Now, if said AI is generating foraging books more accurate than humans, that's fine by me. Until that's the case, we should be marking AI-generated books in some clear way.
The problem is, the LLM AIs we have today literally cannot do this because they are not thinking machines. These AIs are beefed-up autocompletes without any actual knowledge of the underlying information being conveyed. The sentences are grammatically correct and read (mostly) like we would expect human written words to read, however the actual factual content is non-existent. The appearance of correctness just comes from the fact that the model was trained on information that was (probably mostly) correct in the first place.

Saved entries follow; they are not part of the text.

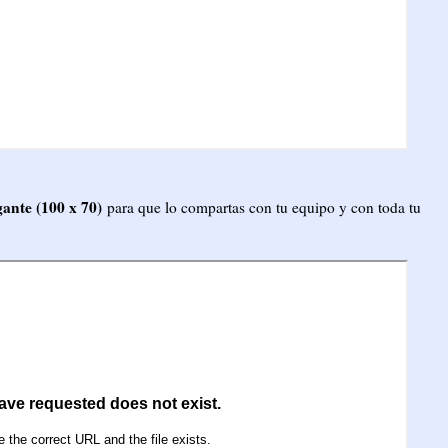
ante (100 x 70)
para que lo compartas con tu equipo y con toda tu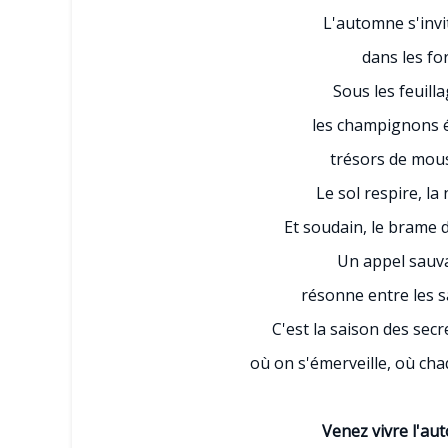
L'automne s'invi
dans les fo
Sous les feuill
les champignons é
trésors de mou
Le sol respire, la
Et soudain, le brame d
Un appel sauva
résonne entre les s
C'est la saison des secr
où on s'émerveille, où cha
Venez vivre l'a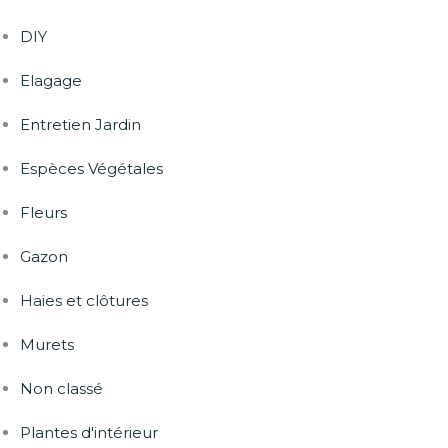
DIY
Elagage
Entretien Jardin
Espèces Végétales
Fleurs
Gazon
Haies et clôtures
Murets
Non classé
Plantes d'intérieur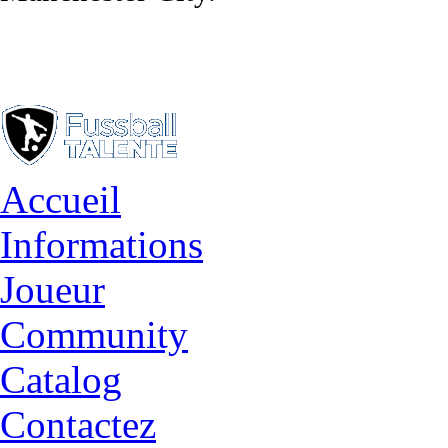
Accueil
Informations
Joueur
Community
Catalog
Contactez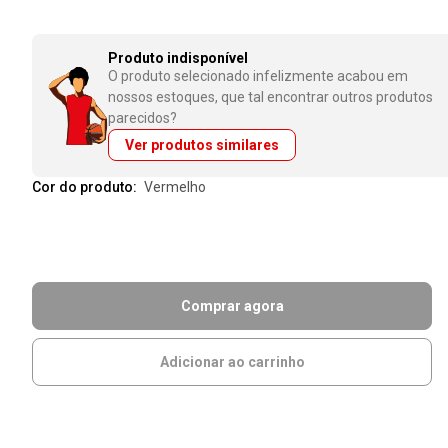
Produto indisponível
O produto selecionado infelizmente acabou em
nossos estoques, que tal encontrar outros produtos
parecidos?
Ver produtos similares
Cor do produto:
vermelho
Comprar agora
Adicionar ao carrinho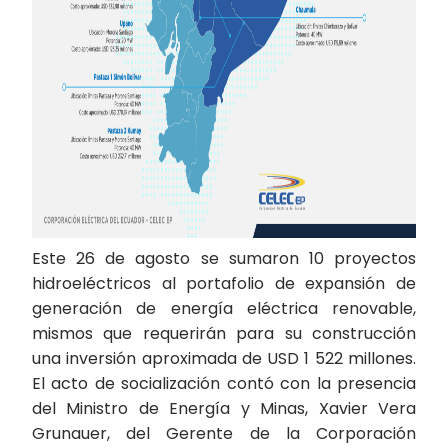
Este 26 de agosto se sumaron 10 proyectos
hidroeléctricos al portafolio de expansión de
generación de energía eléctrica renovable,
mismos que requerirán para su construcción
una inversión aproximada de USD 1 522 millones.
El acto de socialización contó con la presencia
del Ministro de Energía y Minas, Xavier Vera
Grunauer, del Gerente de la Corporación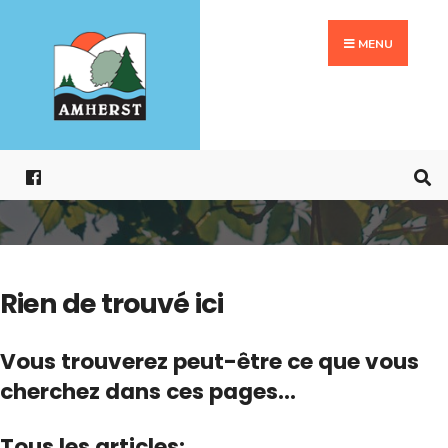
Search
Aller
for:
au
MENU
contenu
Rien de trouvé ici
Vous trouverez peut-être ce que vous
cherchez dans ces pages...
Tous les articles: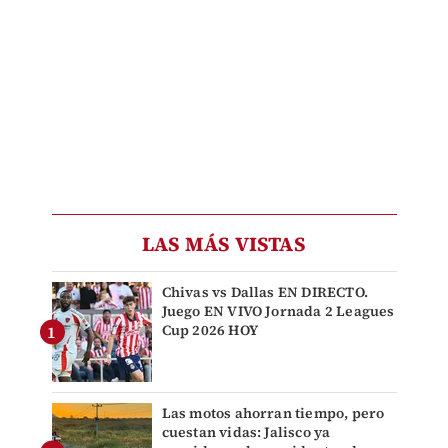
LAS MÁS VISTAS
Chivas vs Dallas EN DIRECTO.
Juego EN VIVO Jornada 2 Leagues
Cup 2026 HOY
Las motos ahorran tiempo, pero
cuestan vidas: Jalisco ya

I mean, we should still be calling these things algorithms and not "AI" as "AI" carries a lot of subtext in people's minds. Most people understand "algorithms" to mean math, and that dehumanizes it. If you call something AI, all of a sudden people have sci-fi ideas of truly independent thinking machines. ChatGPT is not that, at all.
I agree. And ML may never be able to cross that line.
That said, we've been calling it AI for decades now. It was weird enough to me when people started using ML more. I remember the AI classes I took in college, and the AI experts I met in my jobs. Then one day it was "just ML". In most situations, it's the same darn thing.